November 22, 2014 2 min read

Way back in 1988 the compact disc (CD) surpassed the vinyl record in popularity. While vinyl sales may still only account for a small fraction of overall music revenues (roughly 2%), the format has enjoyed steady annual growth since facing extinction in 2005 and 2006. In 2013, the sales of compact discs suffered a 14.5% decline from the previous years totals while sales of vinyl albums rose to 6.1 million units, an increase of 32% from the 4.55 million units sold in 2012. What’s most impressive about this growth is that it’s occurring during one of the most challenging decades the music industry has faced in it’s history.
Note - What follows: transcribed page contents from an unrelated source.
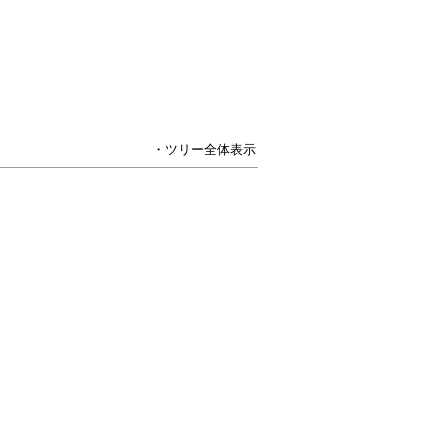
・ツリー全体表示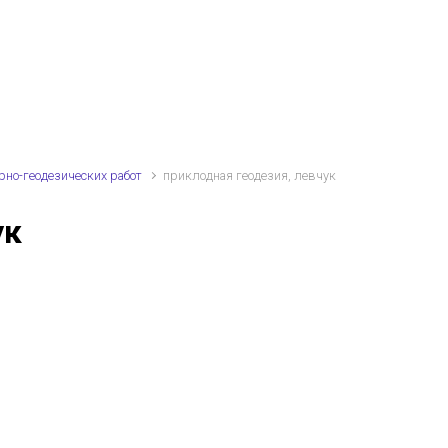
но-геодезических работ
приклодная геодезия, левчук
ук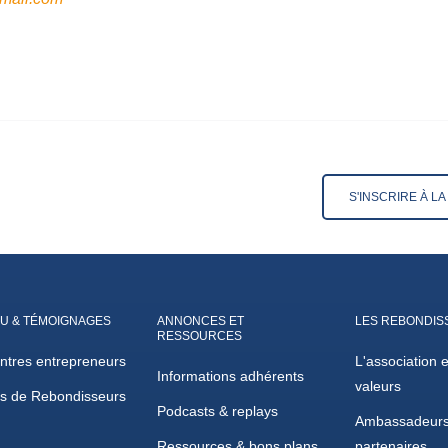
S'INSCRIRE À L
U & TÉMOIGNAGES
ANNONCES ET
LES REBONDIS
RESSOURCES
ntres entrepreneurs
L'association 
Informations adhérents
valeurs
es de Rebondisseurs
Podcasts & replays
Ambassadeurs
Ressources & bons plans
partenaires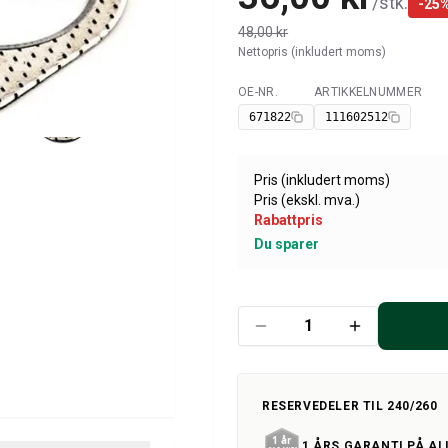
/
stk.
-
25
48,00 kr
Nettopris (inkludert moms)
OE-NR.
ARTIKKELNUMMER
Tilgjengelig
671822
111602512
Pris (inkludert moms)
Pris (ekskl. mva.)
Rabattpris
Du sparer
RESERVEDELER TIL 240/260
1 ÅRS GARANTI PÅ AL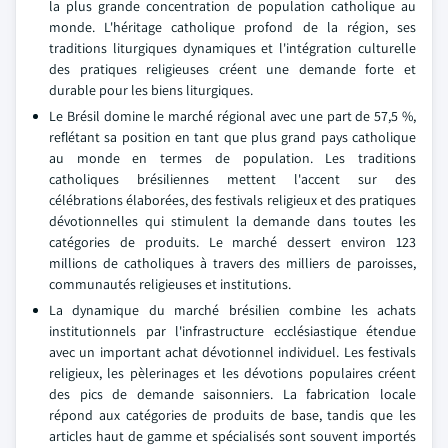
la plus grande concentration de population catholique au
monde. L'héritage catholique profond de la région, ses
traditions liturgiques dynamiques et l'intégration culturelle
des pratiques religieuses créent une demande forte et
durable pour les biens liturgiques.
Le Brésil domine le marché régional avec une part de 57,5 %,
reflétant sa position en tant que plus grand pays catholique
au monde en termes de population. Les traditions
catholiques brésiliennes mettent l'accent sur des
célébrations élaborées, des festivals religieux et des pratiques
dévotionnelles qui stimulent la demande dans toutes les
catégories de produits. Le marché dessert environ 123
millions de catholiques à travers des milliers de paroisses,
communautés religieuses et institutions.
La dynamique du marché brésilien combine les achats
institutionnels par l'infrastructure ecclésiastique étendue
avec un important achat dévotionnel individuel. Les festivals
religieux, les pèlerinages et les dévotions populaires créent
des pics de demande saisonniers. La fabrication locale
répond aux catégories de produits de base, tandis que les
articles haut de gamme et spécialisés sont souvent importés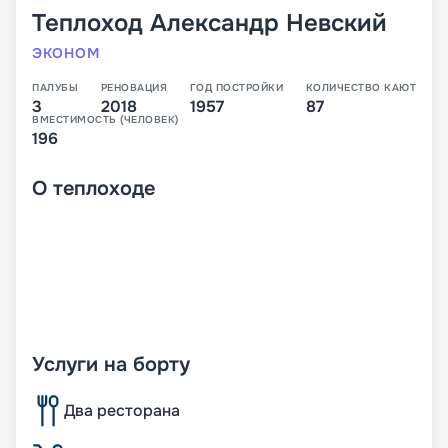
Теплоход
Александр Невский
ЭКОНОМ
ПАЛУБЫ
РЕНОВАЦИЯ
ГОД ПОСТРОЙКИ
КОЛИЧЕСТВО КАЮТ
3
2018
1957
87
ВМЕСТИМОСТЬ (ЧЕЛОВЕК)
196
О
теплоходе
Услуги на борту
Два ресторана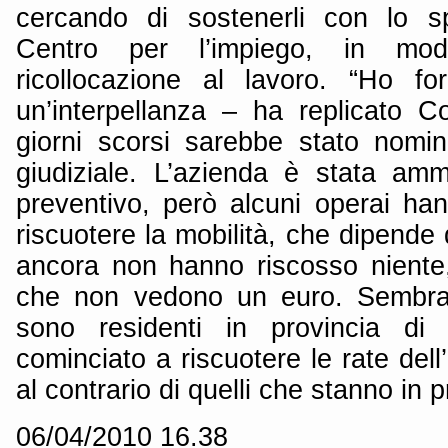
cercando di sostenerli con lo sp
Centro per l’impiego, in mo
ricollocazione al lavoro. “Ho f
un’interpellanza – ha replicato 
giorni scorsi sarebbe stato nomi
giudiziale. L’azienda è stata am
preventivo, però alcuni operai ha
riscuotere la mobilità, che dipende d
ancora non hanno riscosso nient
che non vedono un euro. Sembra 
sono residenti in provincia di
cominciato a riscuotere le rate dell’
al contrario di quelli che stanno in p
06/04/2010 16.38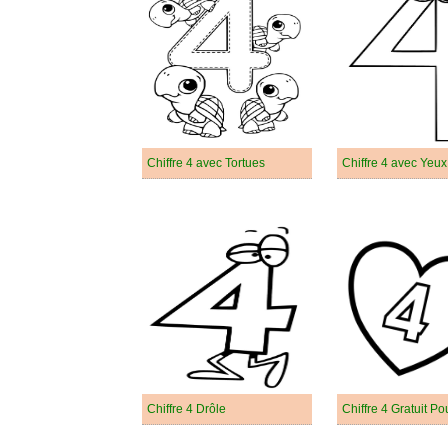
Chiffre 4 avec Tortues
Chiffre 4 avec Yeux
Chiffre 4 Drôle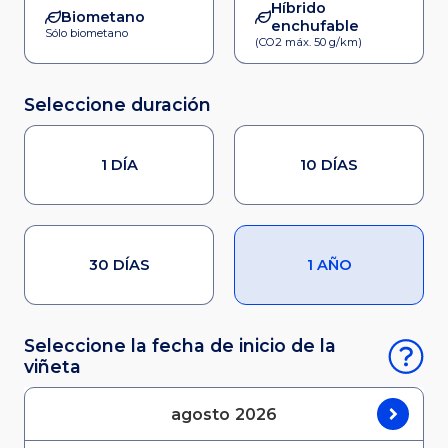
Híbrido
Biometano
enchufable
Sólo biometano
(CO2 máx. 50 g/km)
Seleccione duración
1 DÍA
10 DÍAS
30 DÍAS
1 AÑO
Seleccione la fecha de inicio de la
viñeta
agosto
2026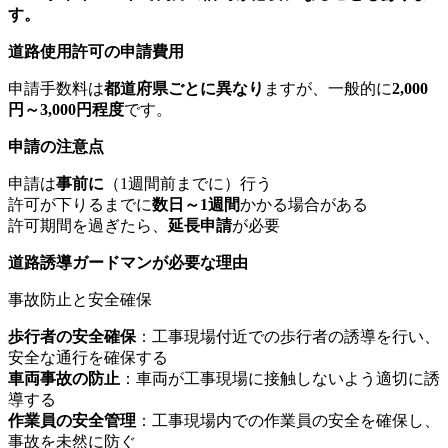
す。
道路使用許可の申請費用
申請手数料は
都道府県ごとに異なり
ますが、一般的に
2,000
円～3,000円程度
です。
申請の注意点
申請は
事前に
（1週間前までに）行う
許可が下りるまでに
数日～1週間
かかる場合がある
許可期間を過ぎたら、
延長申請
が必要
道路誘導ガードマンが必要な理由
事故防止と安全確保
歩行者の安全確保
：工事現場付近での歩行者の誘導を行い、
安全な通行を確保する
車両事故の防止
：車両が工事現場に接触しないよう適切に誘
導する
作業員の安全管理
：工事現場内での作業員の安全を確保し、
事故を未然に防ぐ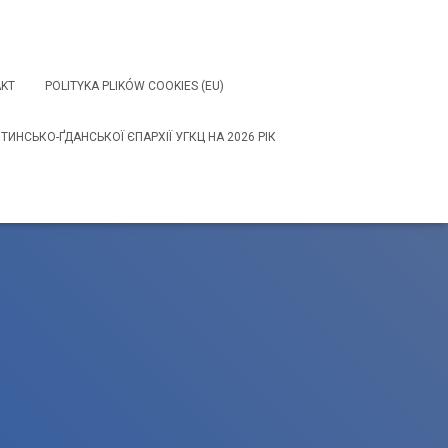
KT
POLITYKA PLIKÓW COOKIES (EU)
НСЬКО-ҐДАНСЬКОЇ ЄПАРХІЇ УГКЦ НА 2026 РІК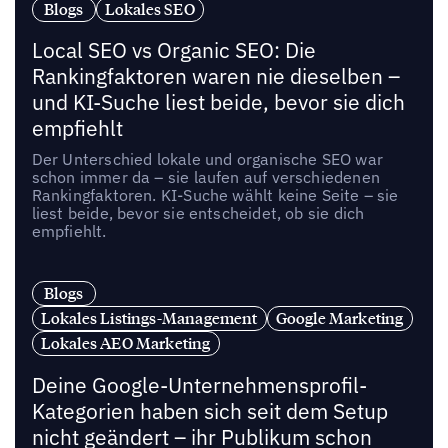
Blogs
Lokales SEO
Local SEO vs Organic SEO: Die
Rankingfaktoren waren nie dieselben –
und KI-Suche liest beide, bevor sie dich
empfiehlt
Der Unterschied lokale und organische SEO war
schon immer da – sie laufen auf verschiedenen
Rankingfaktoren. KI-Suche wählt keine Seite – sie
liest beide, bevor sie entscheidet, ob sie dich
empfiehlt.
Blogs
Lokales Listings-Management
Google Marketing
Lokales AEO Marketing
Deine Google-Unternehmensprofil-
Kategorien haben sich seit dem Setup
nicht geändert – ihr Publikum schon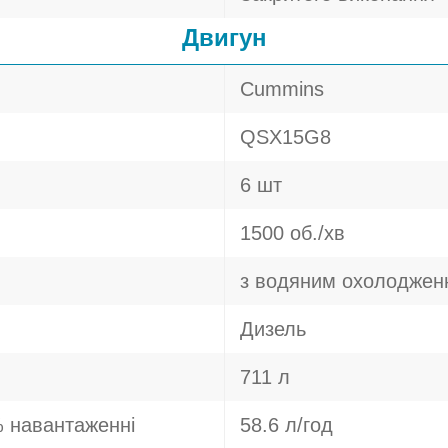
Двигун
Cummins
QSX15G8
6 шт
1500 об./хв
з водяним охолоджен
Дизель
711 л
 навантаженні
58.6 л/год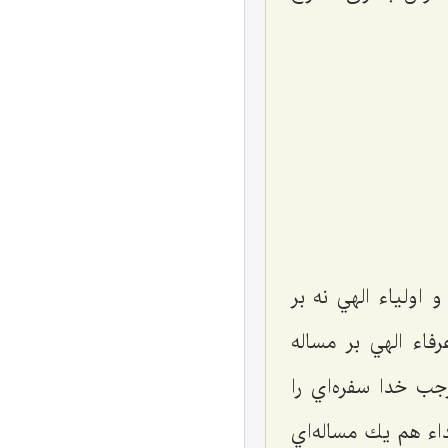
 اولياء الهي نه بر
فاء الهي بر مساله
جب خدا سفره‌اي را
اء هم يك مساله‌اي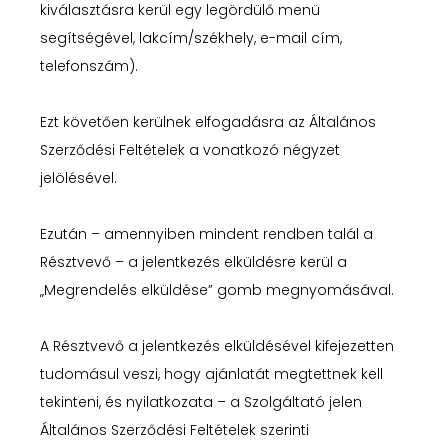
kiválasztásra kerül egy legördülő menü
segítségével, lakcím/székhely, e-mail cím,
telefonszám).
Ezt követően kerülnek elfogadásra az Általános
Szerződési Feltételek a vonatkozó négyzet
jelölésével.
Ezután – amennyiben mindent rendben talál a
Résztvevő – a jelentkezés elküldésre kerül a
„Megrendelés elküldése” gomb megnyomásával.
A Résztvevő a jelentkezés elküldésével kifejezetten
tudomásul veszi, hogy ajánlatát megtettnek kell
tekinteni, és nyilatkozata – a Szolgáltató jelen
Általános Szerződési Feltételek szerinti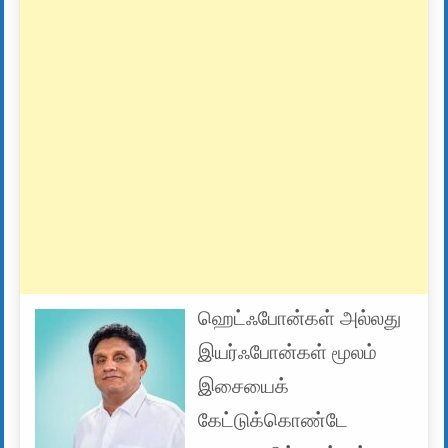
ஹெட்ஃபோன்கள் அல்லது
இயர்ஃபோன்கள் மூலம்
இசையைக்
கேட்டுக்கொண்டே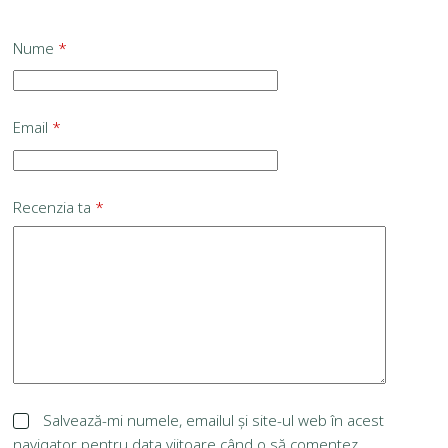
Nume
*
Email
*
Recenzia ta
*
Salvează-mi numele, emailul și site-ul web în acest
navigator pentru data viitoare când o să comentez.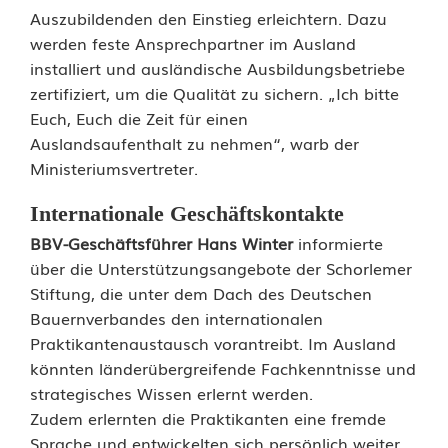
Auszubildenden den Einstieg erleichtern. Dazu
t
werden feste Ansprechpartner im Ausland
g
installiert und ausländische Ausbildungsbetriebe
zertifiziert, um die Qualität zu sichern. „Ich bitte
e
Euch, Euch die Zeit für einen
n
Auslandsaufenthalt zu nehmen“, warb der
Ministeriumsvertreter.
a
Internationale Geschäftskontakte
u
BBV-Geschäftsführer Hans Winter
informierte
s
über die Unterstützungsangebote der Schorlemer
o
Stiftung, die unter dem Dach des Deutschen
Bauernverbandes den internationalen
?
Praktikantenaustausch vorantreibt. Im Ausland
könnten länderübergreifende Fachkenntnisse und
strategisches Wissen erlernt werden.
Zudem erlernten die Praktikanten eine fremde
Sprache und entwickelten sich persönlich weiter.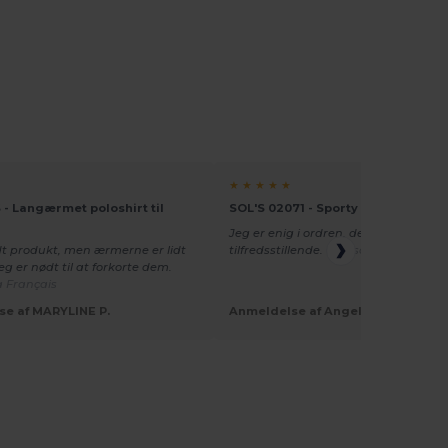
★ ★ ★ ★ ★
 - Langærmet poloshirt til
SOL'S 02071 - Sporty LSL T-shirt t
Jeg er enig i ordren, den var helt
t produkt, men ærmerne er lidt
tilfredsstillende.
Oversat fra Español
eg er nødt til at forkorte dem.
a Français
e af MARYLINE P.
Anmeldelse af Angel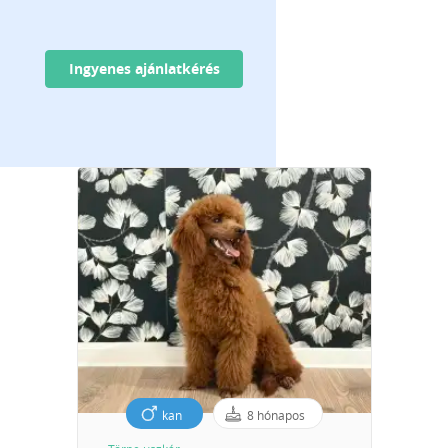
Ingyenes ajánlatkérés
kan
8 hónapos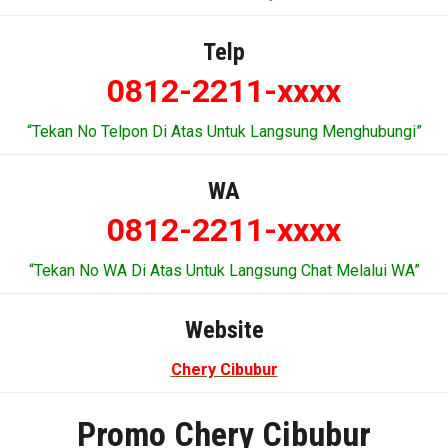
Telp
0812-2211-xxxx
“Tekan No Telpon Di Atas Untuk Langsung Menghubungi”
WA
0812-2211-xxxx
“Tekan No WA Di Atas Untuk Langsung Chat Melalui WA”
Website
Chery Cibubur
Promo Chery Cibubur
Between 2002 and 2012, total recorded music shipments have dropped by nearly 50%. During that same period, vinyl sales have increased over 250% leading many media and music aficionados to dub this the “vinyl revival”.

Illustration courtesy of Statista

So what’s the reasoning behind the sudden renaissance of LP’s as a music format? Avoiding the broader discussion regarding the sound qualities of vinyl, the uptick in sales numbers may actually have more to do with the rise of digital music than anything else. As the majority of digital music is now housed either on hard drives or in the cloud, those collectors seeking to own a tangible product are turning to LP’s in place of CD’s. Many labels are now shipping vinyl albums with download codes so buyers can access their music using today’s technologies in the form of MP3 downloads while simultaneously benefiting from the aesthetic and textural benefits provided by an LP.

Can this trend continue? As of October, 2014 sales had already surpassed the 2013 totals with a projected 8.9 million LP’s expected to be sold by the end of the year. The vinyl revival seems to be alive and well and we for one, couldn’t be happier.

The LP is back baby, yeah! (insert groovy 1970’s English spy accent here).